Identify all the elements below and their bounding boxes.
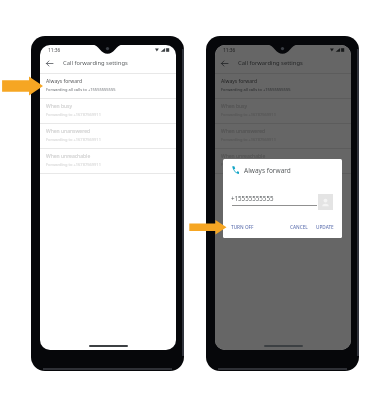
staticText: 11:36 xyxy=(223,47,236,54)
staticText: Call forwarding settings xyxy=(238,59,303,67)
staticText: 11:36 xyxy=(48,47,61,54)
button[interactable]: Back xyxy=(46,60,53,67)
button[interactable]: Pick contact xyxy=(318,194,333,210)
staticText: +15555555555 xyxy=(231,194,274,202)
staticText: Forwarding to +16787569911 xyxy=(221,137,276,142)
staticText: Call forwarding settings xyxy=(63,59,128,67)
staticText: CANCEL xyxy=(290,224,308,230)
staticText: When busy xyxy=(221,103,248,110)
button[interactable]: When unreachable xyxy=(40,148,176,173)
staticText: When busy xyxy=(46,103,73,110)
button[interactable]: CANCEL xyxy=(289,223,309,231)
staticText: When unanswered xyxy=(46,128,91,135)
button[interactable]: Always forward xyxy=(40,73,176,98)
staticText: When unreachable xyxy=(221,153,266,160)
staticText: Forwarding to +16787569911 xyxy=(46,112,101,117)
button[interactable]: When unanswered xyxy=(215,123,351,148)
button[interactable]: When unanswered xyxy=(40,123,176,148)
staticText: UPDATE xyxy=(316,224,334,230)
button[interactable]: Back xyxy=(221,60,228,67)
staticText: Forwarding all calls to +15555555555 xyxy=(46,87,116,92)
staticText: When unreachable xyxy=(46,153,91,160)
staticText: Always forward xyxy=(244,166,291,175)
staticText: Forwarding all calls to +15555555555 xyxy=(221,87,291,92)
staticText: Forwarding to +16787569911 xyxy=(46,137,101,142)
button[interactable]: When unreachable xyxy=(215,148,351,173)
button[interactable]: UPDATE xyxy=(315,223,335,231)
staticText: Forwarding to +16787569911 xyxy=(221,162,276,167)
button[interactable]: Always forward xyxy=(215,73,351,98)
staticText: Forwarding to +16787569911 xyxy=(221,112,276,117)
staticText: When unanswered xyxy=(221,128,266,135)
staticText: Always forward xyxy=(46,78,83,85)
staticText: Forwarding to +16787569911 xyxy=(46,162,101,167)
button[interactable]: TURN OFF xyxy=(230,223,255,231)
staticText: Always forward xyxy=(221,78,258,85)
button[interactable]: Back xyxy=(40,55,176,73)
staticText: TURN OFF xyxy=(231,224,254,230)
button[interactable]: Back xyxy=(215,55,351,73)
button[interactable]: When busy xyxy=(40,98,176,123)
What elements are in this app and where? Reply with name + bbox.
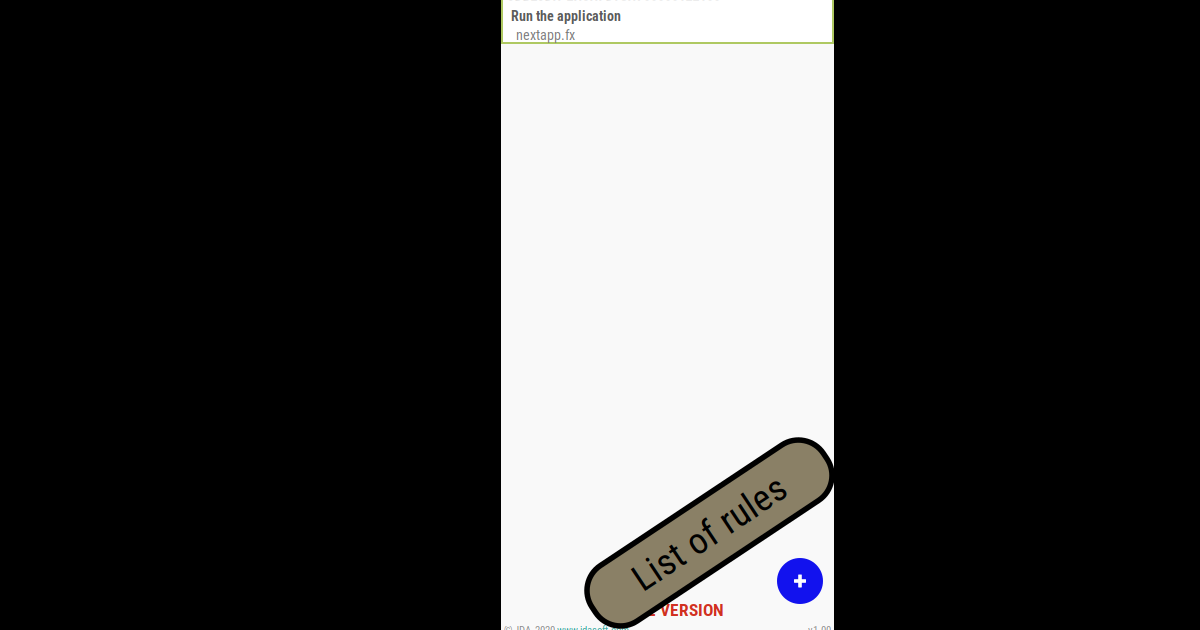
staticText: © JDA, 2020 <box>504 624 557 630</box>
button[interactable]: www.jdasoft.com <box>557 624 629 630</box>
staticText: JDB2JDH-2H3HFDTGH700000122100 <box>508 0 720 4</box>
button[interactable]: Run the application <box>501 0 834 44</box>
staticText: List of rules <box>621 511 798 555</box>
staticText: v1.00 <box>808 624 831 630</box>
staticText: nextapp.fx <box>516 27 575 44</box>
staticText: Run the application <box>511 8 621 24</box>
staticText: FREE VERSION <box>620 600 724 620</box>
button[interactable]: Add <box>777 558 823 604</box>
staticText: www.jdasoft.com <box>557 624 629 630</box>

※

- [REQUIRED ACTION]:
Without the pictures, reproduce every line of the records above exactly.

- [WRITTEN ANSWER]:
Identify all the elements below and their bounding boxes.
staticText: 11:36 xyxy=(223,47,236,54)
staticText: Call forwarding settings xyxy=(238,59,303,67)
staticText: 11:36 xyxy=(48,47,61,54)
button[interactable]: Back xyxy=(46,60,53,67)
button[interactable]: Pick contact xyxy=(318,194,333,210)
staticText: +15555555555 xyxy=(231,194,274,202)
staticText: Forwarding to +16787569911 xyxy=(221,137,276,142)
staticText: Call forwarding settings xyxy=(63,59,128,67)
staticText: CANCEL xyxy=(290,224,308,230)
staticText: When busy xyxy=(221,103,248,110)
button[interactable]: When unreachable xyxy=(40,148,176,173)
staticText: When busy xyxy=(46,103,73,110)
button[interactable]: CANCEL xyxy=(289,223,309,231)
staticText: When unanswered xyxy=(46,128,91,135)
button[interactable]: Always forward xyxy=(40,73,176,98)
staticText: When unreachable xyxy=(221,153,266,160)
staticText: Forwarding to +16787569911 xyxy=(46,112,101,117)
button[interactable]: When unanswered xyxy=(215,123,351,148)
button[interactable]: When unanswered xyxy=(40,123,176,148)
staticText: UPDATE xyxy=(316,224,334,230)
button[interactable]: Back xyxy=(221,60,228,67)
staticText: Forwarding all calls to +15555555555 xyxy=(46,87,116,92)
staticText: When unreachable xyxy=(46,153,91,160)
staticText: Always forward xyxy=(244,166,291,175)
staticText: Forwarding all calls to +15555555555 xyxy=(221,87,291,92)
staticText: Forwarding to +16787569911 xyxy=(46,137,101,142)
button[interactable]: When unreachable xyxy=(215,148,351,173)
button[interactable]: UPDATE xyxy=(315,223,335,231)
staticText: Forwarding to +16787569911 xyxy=(221,162,276,167)
button[interactable]: Always forward xyxy=(215,73,351,98)
staticText: Forwarding to +16787569911 xyxy=(221,112,276,117)
staticText: When unanswered xyxy=(221,128,266,135)
staticText: Always forward xyxy=(46,78,83,85)
staticText: Forwarding to +16787569911 xyxy=(46,162,101,167)
button[interactable]: TURN OFF xyxy=(230,223,255,231)
staticText: Always forward xyxy=(221,78,258,85)
button[interactable]: Back xyxy=(40,55,176,73)
staticText: TURN OFF xyxy=(231,224,254,230)
button[interactable]: Back xyxy=(215,55,351,73)
button[interactable]: When busy xyxy=(40,98,176,123)
What elements are in this app and where? Reply with name + bbox.
staticText: © JDA, 2020 <box>504 624 557 630</box>
button[interactable]: www.jdasoft.com <box>557 624 629 630</box>
staticText: JDB2JDH-2H3HFDTGH700000122100 <box>508 0 720 4</box>
button[interactable]: Run the application <box>501 0 834 44</box>
staticText: List of rules <box>621 511 798 555</box>
staticText: v1.00 <box>808 624 831 630</box>
staticText: nextapp.fx <box>516 27 575 44</box>
staticText: Run the application <box>511 8 621 24</box>
staticText: FREE VERSION <box>620 600 724 620</box>
button[interactable]: Add <box>777 558 823 604</box>
staticText: www.jdasoft.com <box>557 624 629 630</box>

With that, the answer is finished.